Thirty-five years after the Heysel Stadium tragedy which claimed 39 lives, football fans worldwide reminisce on the dark events of the eighties.
The 1985 Heysel Stadium disaster remains a scar in the hearts of football fanatics, especially those who experienced the sad happenings.
One eyewitness to the tragic event, Ed Vulliamy, gave his accounts, confirming drunken fans of the English club began the riots. He recounted:
"We saw the row of dead bodies and the whooping. I especially recall the Liverpool fans whooping."
Photo of a football stadium | Photo: Pexels
Records show that the events, which took place in May 1985, claimed the lives of 39 people. The victims were among tens of thousands of football fans that trooped into the stadium to watch the historic match between Liverpool and Juventus.
Another witness, Bruno Guariri, who lost his son in the riots, expressed his grief, saying: "At night, I suddenly awake and see it all again. Heysel: that word will drive me mad."
He recounted how the events played out from his arrival at the stadium to see the match as a special gift to his son, Alberto, to witnessing the English crash through the fence, sending the Juventus fans on a fleeing rampage.
While some of the victims were trampled to death by other fleeing parties, the majority lost their lives when the weakened fence gave way completely, crushing them underneath the pile of bricks.
Many hold a yearly memorial on May 29 to honor the football fans who lost their lives.
The tragedy led to the ban of all English clubs from playing in Europe for five years. A similar event happened four years later, during the 1989 FA cup semi-final in Hillsborough Stadium.
The match, played between Liverpool and Nottingham Forest, ended in a fatal crash by a weakened fence, claiming 96 Liverpool fans' lives.
Alan Hansen, BBC Sport football expert, and former footballer, tried to draw a connection between both incidents, apportioning the authorities most of the blame. He noted:
"The one common denominator on both occasions was very poor organization."
Hansen also reflected on how the tragic happenings in the dark football era of the 80s were fast becoming a neglected history. According to him, the tragedy went from being a daily memory to a weekly one, then monthly, until it eventually faded from people's hearts.
For over three decades, football fanatics have strived to ensure that the event of the Heysel Stadium does not fade into the halls of history like most sad memories.

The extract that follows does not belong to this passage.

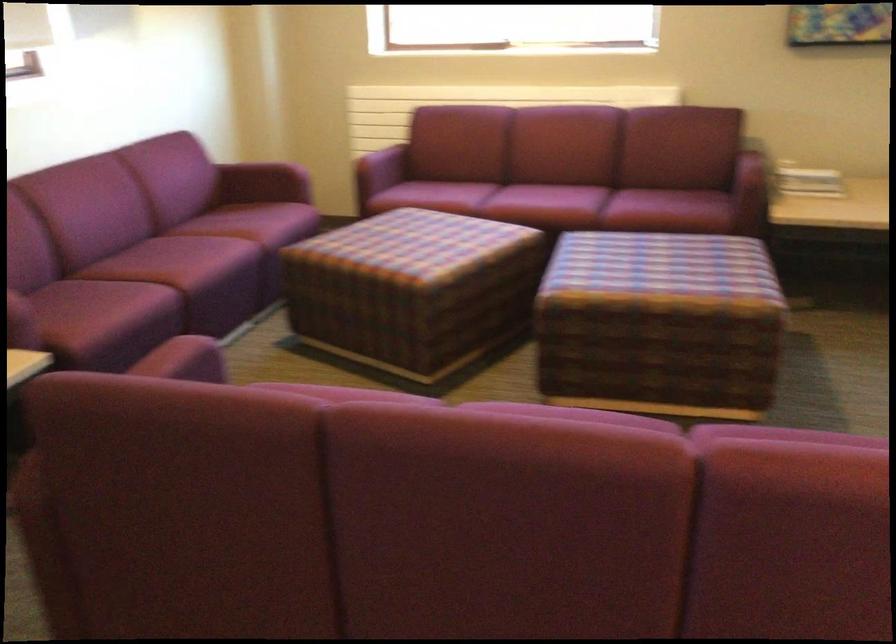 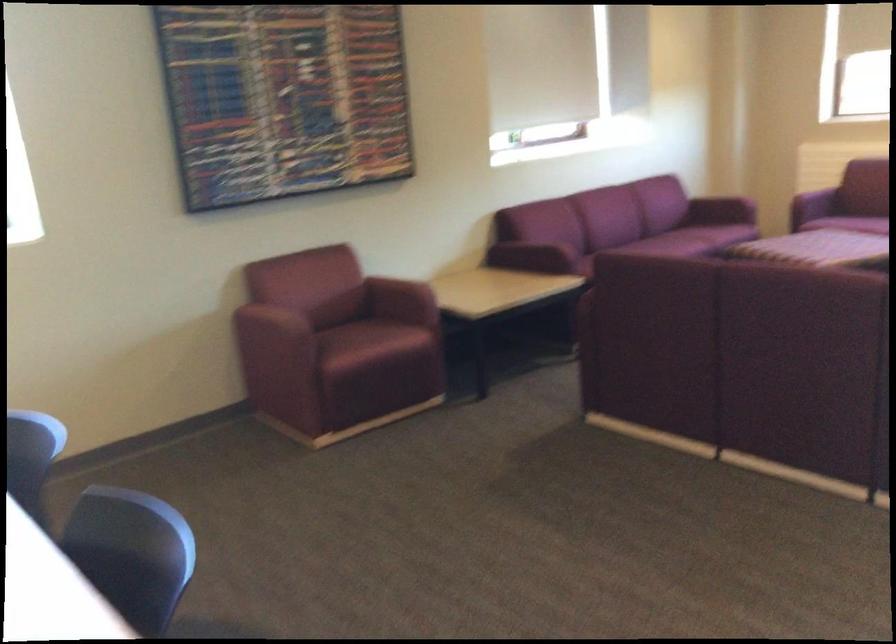 Find the pixel in the second image that matches pixel 263 184 in the first image.

(720, 211) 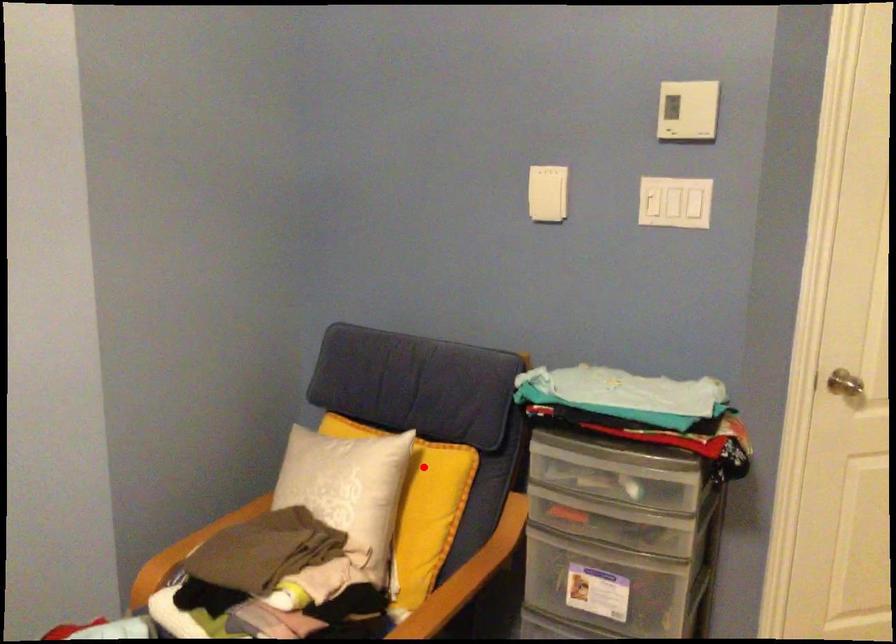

To achieve that, many hold a yearly memorial on May 29 to honor the football fans who lost their lives. In May, the annual commemoration took place, as usual, to mark the 35th anniversary of the Heysel tragedy.
However, unlike in previous years, the ceremony witnessed a low turn out due to the ongoing novel coronavirus pandemic.
Notwithstanding, fans paid subtle tributes with remembrance plaques, in significant areas like the King Baudouin Stadium, now renamed after the 1985 tragedy, and on the Sir Kenny Dalglish Stand at Anfield.